■ Exercise directions:
The range starts at the line containing "Here is an image. Segment regions" and ends at the last line of the records below. Reproduce those lines exactly.

Source data:
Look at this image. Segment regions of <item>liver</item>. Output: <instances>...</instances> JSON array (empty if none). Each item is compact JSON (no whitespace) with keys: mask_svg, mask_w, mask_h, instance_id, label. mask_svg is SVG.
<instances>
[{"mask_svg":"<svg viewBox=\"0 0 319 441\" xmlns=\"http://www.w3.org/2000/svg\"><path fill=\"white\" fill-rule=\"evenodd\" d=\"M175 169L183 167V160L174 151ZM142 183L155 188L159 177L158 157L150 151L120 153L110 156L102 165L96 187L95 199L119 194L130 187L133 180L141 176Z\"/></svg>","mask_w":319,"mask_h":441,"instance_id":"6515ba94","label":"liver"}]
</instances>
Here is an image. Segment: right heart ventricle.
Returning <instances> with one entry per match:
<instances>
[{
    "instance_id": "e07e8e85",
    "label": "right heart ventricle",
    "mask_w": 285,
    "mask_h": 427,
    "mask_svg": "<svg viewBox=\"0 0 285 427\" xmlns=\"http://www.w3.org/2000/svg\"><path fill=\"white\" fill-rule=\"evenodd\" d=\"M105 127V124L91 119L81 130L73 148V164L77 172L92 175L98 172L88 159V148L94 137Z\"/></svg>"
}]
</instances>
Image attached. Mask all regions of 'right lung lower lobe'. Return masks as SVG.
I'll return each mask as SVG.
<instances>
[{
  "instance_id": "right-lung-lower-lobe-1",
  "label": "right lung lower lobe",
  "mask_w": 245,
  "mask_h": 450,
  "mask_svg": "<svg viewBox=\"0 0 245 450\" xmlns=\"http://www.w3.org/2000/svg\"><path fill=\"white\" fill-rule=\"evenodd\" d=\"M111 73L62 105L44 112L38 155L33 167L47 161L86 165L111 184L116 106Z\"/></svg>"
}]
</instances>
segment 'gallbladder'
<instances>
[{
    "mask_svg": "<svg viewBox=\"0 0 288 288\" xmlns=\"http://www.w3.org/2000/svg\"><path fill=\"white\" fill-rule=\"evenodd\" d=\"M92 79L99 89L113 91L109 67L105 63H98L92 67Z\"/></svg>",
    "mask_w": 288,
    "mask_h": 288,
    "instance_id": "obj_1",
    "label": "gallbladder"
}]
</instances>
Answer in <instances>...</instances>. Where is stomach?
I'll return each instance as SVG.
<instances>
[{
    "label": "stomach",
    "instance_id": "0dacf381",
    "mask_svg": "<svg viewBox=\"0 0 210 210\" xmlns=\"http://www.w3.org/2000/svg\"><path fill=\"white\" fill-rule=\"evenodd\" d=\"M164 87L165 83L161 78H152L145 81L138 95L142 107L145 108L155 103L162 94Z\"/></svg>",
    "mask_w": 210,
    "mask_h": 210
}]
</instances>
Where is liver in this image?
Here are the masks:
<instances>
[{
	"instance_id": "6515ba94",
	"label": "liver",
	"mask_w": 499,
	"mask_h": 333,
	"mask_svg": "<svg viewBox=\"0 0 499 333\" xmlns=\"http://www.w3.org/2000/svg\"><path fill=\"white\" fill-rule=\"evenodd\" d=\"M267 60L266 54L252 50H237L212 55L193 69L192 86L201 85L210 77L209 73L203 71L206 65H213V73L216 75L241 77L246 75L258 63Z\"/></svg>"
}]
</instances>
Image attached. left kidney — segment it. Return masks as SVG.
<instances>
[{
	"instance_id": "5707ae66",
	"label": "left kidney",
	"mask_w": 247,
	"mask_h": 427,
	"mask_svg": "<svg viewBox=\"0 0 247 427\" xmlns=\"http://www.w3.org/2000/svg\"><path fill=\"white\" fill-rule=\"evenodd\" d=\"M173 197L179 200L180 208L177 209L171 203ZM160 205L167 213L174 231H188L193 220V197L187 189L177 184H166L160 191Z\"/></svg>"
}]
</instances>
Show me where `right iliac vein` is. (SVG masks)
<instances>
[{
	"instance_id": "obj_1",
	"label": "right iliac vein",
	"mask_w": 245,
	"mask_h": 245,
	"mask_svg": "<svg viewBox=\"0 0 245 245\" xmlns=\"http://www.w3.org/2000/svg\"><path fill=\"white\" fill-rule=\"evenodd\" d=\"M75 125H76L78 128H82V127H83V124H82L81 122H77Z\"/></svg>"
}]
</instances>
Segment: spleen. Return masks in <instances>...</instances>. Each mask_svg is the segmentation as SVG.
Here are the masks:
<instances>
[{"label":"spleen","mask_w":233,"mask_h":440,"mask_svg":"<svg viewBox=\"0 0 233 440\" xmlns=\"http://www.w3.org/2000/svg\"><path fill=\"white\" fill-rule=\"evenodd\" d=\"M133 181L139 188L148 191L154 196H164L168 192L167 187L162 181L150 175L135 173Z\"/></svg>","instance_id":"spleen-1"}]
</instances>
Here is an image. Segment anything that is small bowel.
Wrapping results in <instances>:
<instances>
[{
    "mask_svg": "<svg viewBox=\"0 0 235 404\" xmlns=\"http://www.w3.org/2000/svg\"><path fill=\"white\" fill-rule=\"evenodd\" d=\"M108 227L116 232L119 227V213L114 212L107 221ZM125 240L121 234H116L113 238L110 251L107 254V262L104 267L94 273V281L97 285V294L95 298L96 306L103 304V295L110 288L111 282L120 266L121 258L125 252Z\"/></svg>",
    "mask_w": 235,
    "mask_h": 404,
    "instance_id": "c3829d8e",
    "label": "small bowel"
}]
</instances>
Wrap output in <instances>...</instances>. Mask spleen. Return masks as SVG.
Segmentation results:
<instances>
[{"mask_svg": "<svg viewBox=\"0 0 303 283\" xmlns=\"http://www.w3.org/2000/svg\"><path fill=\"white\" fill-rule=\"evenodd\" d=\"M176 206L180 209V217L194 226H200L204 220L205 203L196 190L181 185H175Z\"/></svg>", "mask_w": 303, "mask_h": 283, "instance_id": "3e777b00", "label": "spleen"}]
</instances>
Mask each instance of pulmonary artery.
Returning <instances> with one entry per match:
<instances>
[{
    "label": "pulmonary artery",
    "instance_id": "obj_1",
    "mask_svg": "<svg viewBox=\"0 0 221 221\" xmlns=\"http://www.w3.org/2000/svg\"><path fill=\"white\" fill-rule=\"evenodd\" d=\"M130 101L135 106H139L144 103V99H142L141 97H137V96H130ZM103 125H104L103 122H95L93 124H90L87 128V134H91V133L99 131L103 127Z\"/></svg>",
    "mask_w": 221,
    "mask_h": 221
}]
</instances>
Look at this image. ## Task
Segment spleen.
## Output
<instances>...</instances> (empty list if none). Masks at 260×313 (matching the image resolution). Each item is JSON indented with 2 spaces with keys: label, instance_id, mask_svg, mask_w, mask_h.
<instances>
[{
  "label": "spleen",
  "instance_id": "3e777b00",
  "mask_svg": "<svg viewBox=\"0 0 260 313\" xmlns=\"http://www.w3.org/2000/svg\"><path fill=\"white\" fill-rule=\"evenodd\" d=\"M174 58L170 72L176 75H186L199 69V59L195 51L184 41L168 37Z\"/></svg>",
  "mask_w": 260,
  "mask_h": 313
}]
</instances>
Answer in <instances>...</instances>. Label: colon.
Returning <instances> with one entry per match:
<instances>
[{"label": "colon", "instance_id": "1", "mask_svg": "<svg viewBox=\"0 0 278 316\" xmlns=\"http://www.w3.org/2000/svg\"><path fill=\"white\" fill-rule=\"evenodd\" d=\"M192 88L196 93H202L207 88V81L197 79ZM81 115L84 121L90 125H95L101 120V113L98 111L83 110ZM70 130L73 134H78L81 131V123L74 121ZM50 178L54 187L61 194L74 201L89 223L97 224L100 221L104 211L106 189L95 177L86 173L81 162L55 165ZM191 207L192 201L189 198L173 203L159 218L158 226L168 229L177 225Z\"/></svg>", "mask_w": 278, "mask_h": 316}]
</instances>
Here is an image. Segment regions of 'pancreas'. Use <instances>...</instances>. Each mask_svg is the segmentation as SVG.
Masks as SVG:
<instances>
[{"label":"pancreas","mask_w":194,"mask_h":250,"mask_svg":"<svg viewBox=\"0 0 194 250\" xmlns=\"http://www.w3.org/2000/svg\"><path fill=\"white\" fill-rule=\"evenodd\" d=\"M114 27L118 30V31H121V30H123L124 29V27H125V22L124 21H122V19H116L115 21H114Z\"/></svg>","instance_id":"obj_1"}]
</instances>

■ Solution below:
Here is an image. Segment regions of 'pancreas'. Use <instances>...</instances>. Each mask_svg is the segmentation as SVG.
Masks as SVG:
<instances>
[{"label":"pancreas","mask_w":194,"mask_h":250,"mask_svg":"<svg viewBox=\"0 0 194 250\" xmlns=\"http://www.w3.org/2000/svg\"><path fill=\"white\" fill-rule=\"evenodd\" d=\"M114 27L118 30V31H121V30H123L124 29V27H125V22L124 21H122V19H116L115 21H114Z\"/></svg>","instance_id":"obj_1"}]
</instances>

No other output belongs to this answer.